## Given records

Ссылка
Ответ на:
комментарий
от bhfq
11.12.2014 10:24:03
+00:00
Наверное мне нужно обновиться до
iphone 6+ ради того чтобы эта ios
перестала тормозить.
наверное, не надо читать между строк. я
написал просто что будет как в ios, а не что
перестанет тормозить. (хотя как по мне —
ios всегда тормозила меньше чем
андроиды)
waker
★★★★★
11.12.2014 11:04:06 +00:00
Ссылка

...

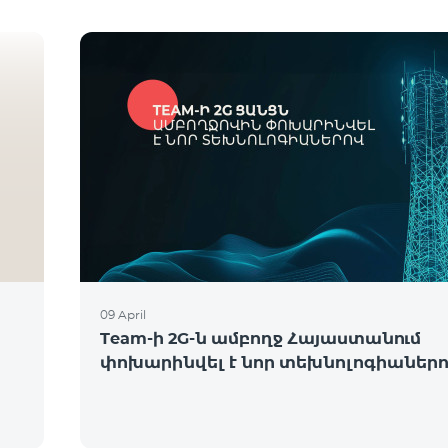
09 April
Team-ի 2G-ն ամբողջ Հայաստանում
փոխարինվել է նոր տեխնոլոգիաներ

==

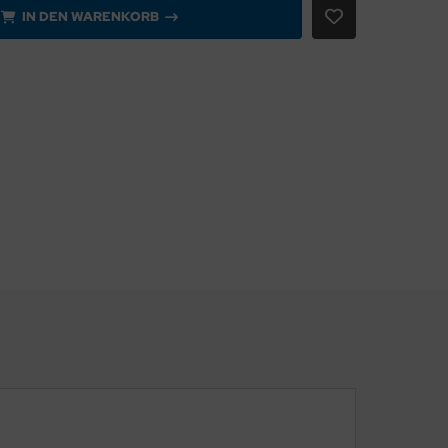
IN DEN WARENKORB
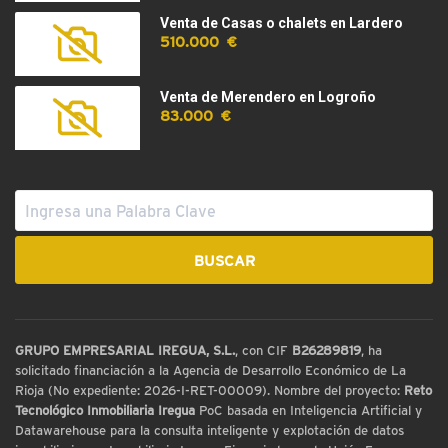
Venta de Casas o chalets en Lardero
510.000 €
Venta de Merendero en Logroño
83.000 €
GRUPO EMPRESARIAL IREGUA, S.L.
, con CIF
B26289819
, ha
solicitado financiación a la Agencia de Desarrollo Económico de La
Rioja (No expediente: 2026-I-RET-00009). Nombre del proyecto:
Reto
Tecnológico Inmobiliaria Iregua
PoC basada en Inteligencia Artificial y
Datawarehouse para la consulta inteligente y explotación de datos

## Exercise details
Across the whole listing, show each line where the word "Venta" occurs.

## Completed task
Venta de Casas o chalets en Lardero
Venta de Merendero en Logroño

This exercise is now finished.